How can I manage internal assessment in the current situation?

    • It is expected that schools will continue to provide quality teaching and learning, and in doing so may need to be flexible and agile in course delivery.
    • Evidence against each criterion is collected multiple times from different items/assessment tasks across the year of student learning. If a student has not had an opportunity to address a particular criterion at this stage, there will still be time for them to do so.

     

    • Schools should continue to:
      • manage students according to their assessment policies
      • undertake school-based assessments by teachers
      • keep a record of any student work (for example, photocopy, scan or save online, where possible) and school-based assessment already undertaken in 2020
      • plan ahead for students to undertake assessments later in the year if needed
      • ensure your assessment records are backed-up and the results are entered into your systems, as TASC may require these for validation purposes. See also Standards 1, 2, 3, 4 & 5.
    • Regardless of where and how students are learning, they need to abide by the school’s academic integrity policy and TASC’s Academic Integrity Guide.  The school can use a range of methods and supports regarding this and asking for a student signature would be quite appropriate. See Standard 7.
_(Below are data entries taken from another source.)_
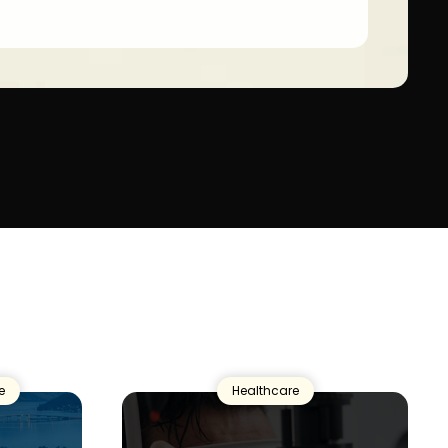
e
Healthcare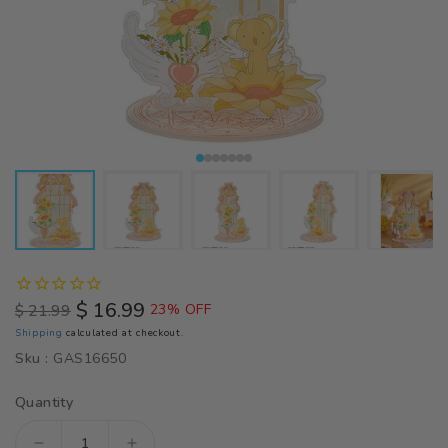
$ 16.99
$ 21.99
23% OFF
Regular
Sale
Shipping
calculated at checkout.
price
price
Sku :
GAS16650
Quantity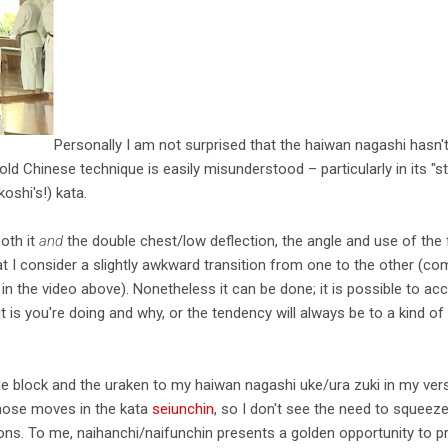
Personally I am not surprised that the haiwan nagashi hasn
old Chinese technique is easily misunderstood – particularly in its "s
oshi's!) kata.
oth it
and
the double chest/low deflection, the angle and use of the
hat I consider a slightly awkward transition from one to the other (c
in the video above). Nonetheless it can be done; it is possible to 
 is you're doing and why, or the tendency will always be to a kind of 
ble block and the uraken to my haiwan nagashi uke/ura zuki in my versi
hose moves in the kata
seiunchin
, so I don't see the need to squeeze
. To me, naihanchi/naifunchin presents a golden opportunity to pr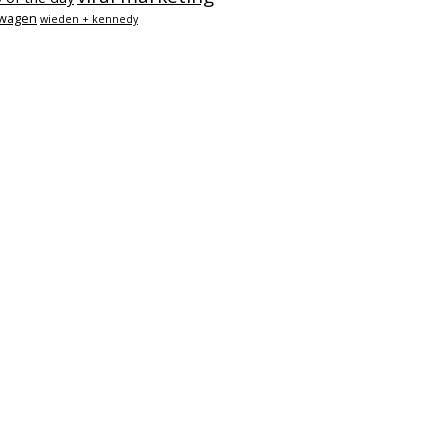
swagen
wieden + kennedy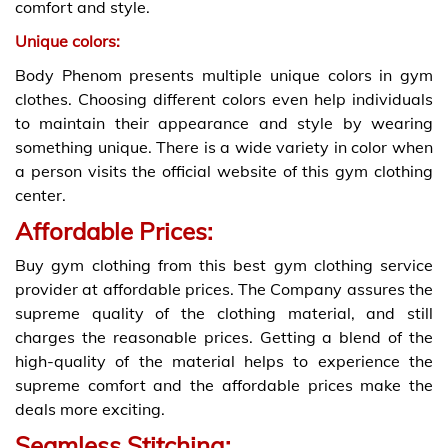
comfort and style.
Unique colors:
Body Phenom presents multiple unique colors in gym
clothes. Choosing different colors even help individuals
to maintain their appearance and style by wearing
something unique. There is a wide variety in color when
a person visits the official website of this gym clothing
center.
Affordable Prices:
Buy gym clothing from this best gym clothing service
provider at affordable prices. The Company assures the
supreme quality of the clothing material, and still
charges the reasonable prices. Getting a blend of the
high-quality of the material helps to experience the
supreme comfort and the affordable prices make the
deals more exciting.
Seamless Stitching: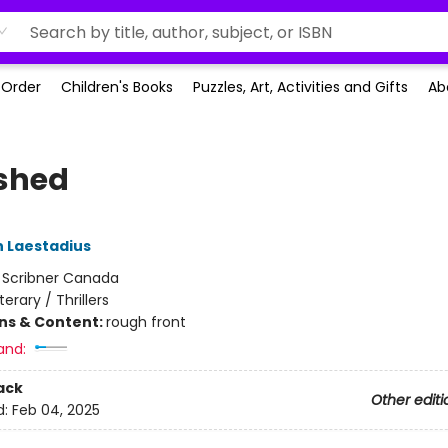
-Order
Children's Books
Puzzles, Art, Activities and Gifts
Ab
shed
 Laestadius
:
Scribner Canada
iterary / Thrillers
ons & Content:
rough front
and:
ack
Other editi
d:
Feb 04, 2025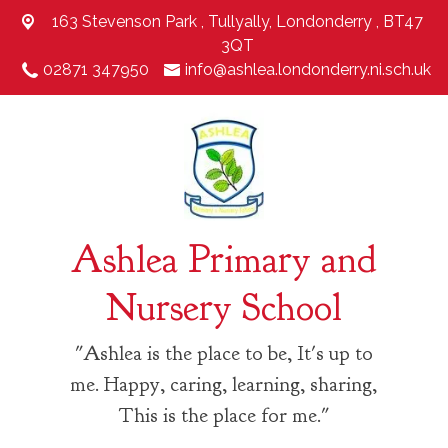
163 Stevenson Park ,
Tullyally, Londonderry , BT47
3QT
02871 347950
info@ashlea.londonderry.ni.sch.uk
Ashlea Primary and
Nursery School
"Ashlea is the place to be, It's up to
me. Happy, caring, learning, sharing,
This is the place for me."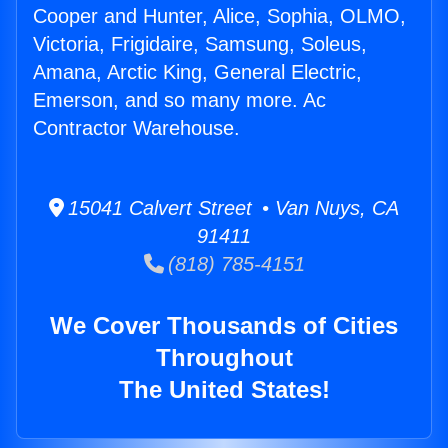
Cooper and Hunter, Alice, Sophia, OLMO,
Victoria, Frigidaire, Samsung, Soleus,
Amana, Arctic King, General Electric,
Emerson, and so many more. Ac
Contractor Warehouse.
15041 Calvert Street • Van Nuys, CA
91411
(818) 785-4151
We Cover Thousands of Cities
Throughout
The United States!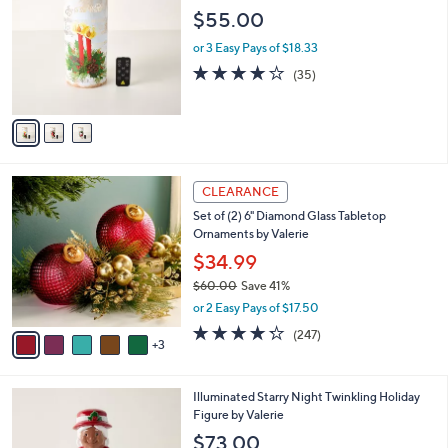
o
l
$55.00
l
e
o
or 3 Easy Pays of $18.33
r
4.1
35
(35)
s
of
Reviews
A
5
v
Stars
a
i
l
8
a
CLEARANCE
C
b
Set of (2) 6" Diamond Glass Tabletop
o
l
Ornaments by Valerie
l
e
o
$34.99
r
$60.00
Save 41%
s
,
or 2 Easy Pays of $17.50
A
w
v
4.2
247
(247)
a
3
a
of
Reviews
s
i
5
,
l
Stars
$
5
Illuminated Starry Night Twinkling Holiday
a
6
C
Figure by Valerie
b
0
o
l
$73.00
.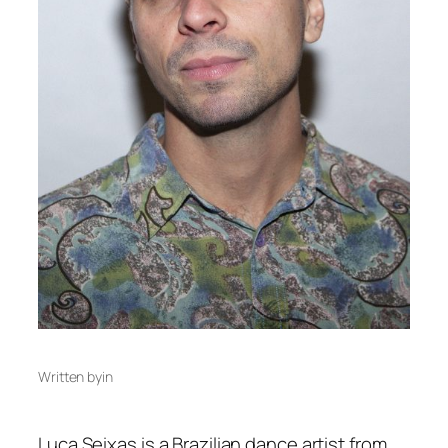
Written by
in
Luca Seixas is a Brazilian dance artist from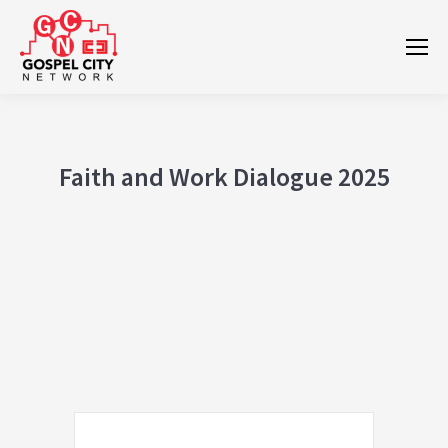
Faith and Work Dialogue 2025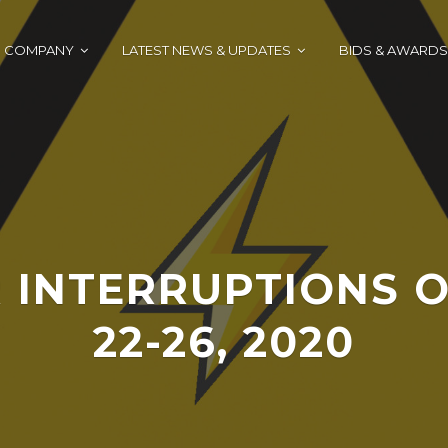
COMPANY
LATEST NEWS & UPDATES
BIDS & AWARDS
 INTERRUPTIONS O
22-26, 2020
J
A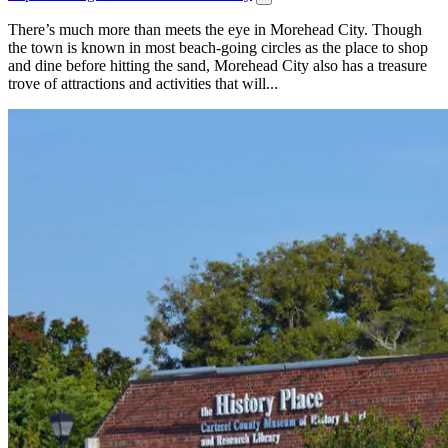
There’s much more than meets the eye in Morehead City. Though
the town is known in most beach-going circles as the place to shop
and dine before hitting the sand, Morehead City also has a treasure
trove of attractions and activities that will...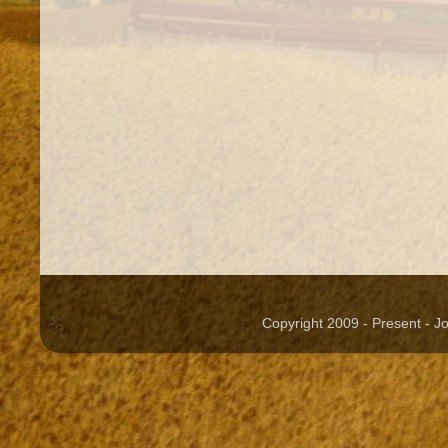
Copyright 2009 - Present - 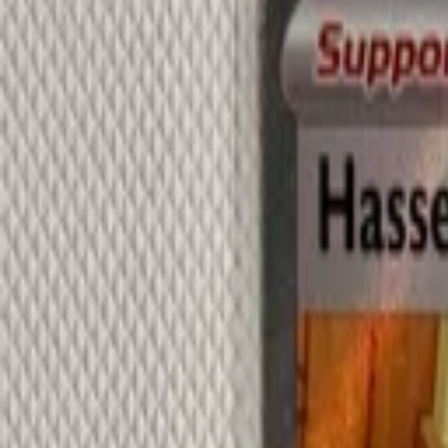
Explore
Log in
Get started
Menu
Browse available pages and navigation options.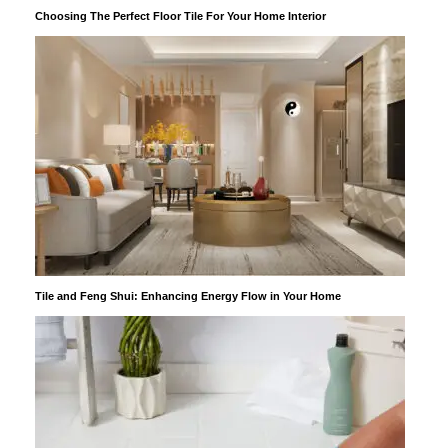
Choosing The Perfect Floor Tile For Your Home Interior
Tile and Feng Shui: Enhancing Energy Flow in Your Home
Are TASC external assessments, including written exams going ahead in 2020?

Are Mid-Year Exams a school based decision or does TASC have recommendations on those particular assessments?

  • Mid-year examinations (their structure, length and timing) are run entirely by schools, should they choose to run them. TASC is not involved in mid-year exams.

How does the current situation impact external assessment?

  • Currently TASC still intends to proceed with planned end of year assessments including folios and written exams in November.

Do teachers need to keep assessment records (and the assessment tasks) for all Level 1-4 TASC accredited courses?

  • Teachers should continue to maintain their assessment records, including their assessment tasks and samples of student work. See Standard 4.

Can exam setters exclude COVID-19 related topics because it will be sensitive for some students?

  • TASC will ensure the external assessment materials do not reference COVID-19 and the pandemic.